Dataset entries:
↓↓↓

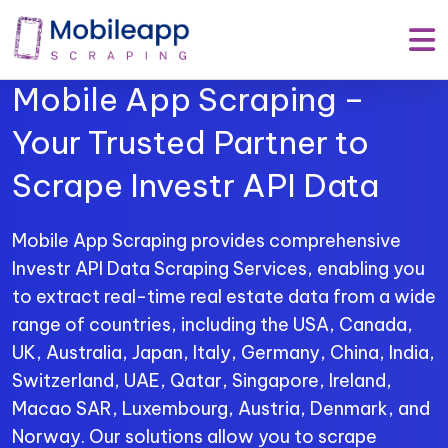
Mobile App Scraping –
Your Trusted Partner to
Scrape Investr API Data
Mobile App Scraping provides comprehensive
Investr API Data Scraping Services, enabling you
to extract real-time real estate data from a wide
range of countries, including the USA, Canada,
UK, Australia, Japan, Italy, Germany, China, India,
Switzerland, UAE, Qatar, Singapore, Ireland,
Macao SAR, Luxembourg, Austria, Denmark, and
Norway. Our solutions allow you to scrape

↑↑↑

## AIM OF THE TASK
Each line from the one with "Mobile App Scraping provides comprehensive" through the end of the entries above must be set down exactly, both end lines included, and no other line may appear.

## ANSWER SECTION
Mobile App Scraping provides comprehensive
Investr API Data Scraping Services, enabling you
to extract real-time real estate data from a wide
range of countries, including the USA, Canada,
UK, Australia, Japan, Italy, Germany, China, India,
Switzerland, UAE, Qatar, Singapore, Ireland,
Macao SAR, Luxembourg, Austria, Denmark, and
Norway. Our solutions allow you to scrape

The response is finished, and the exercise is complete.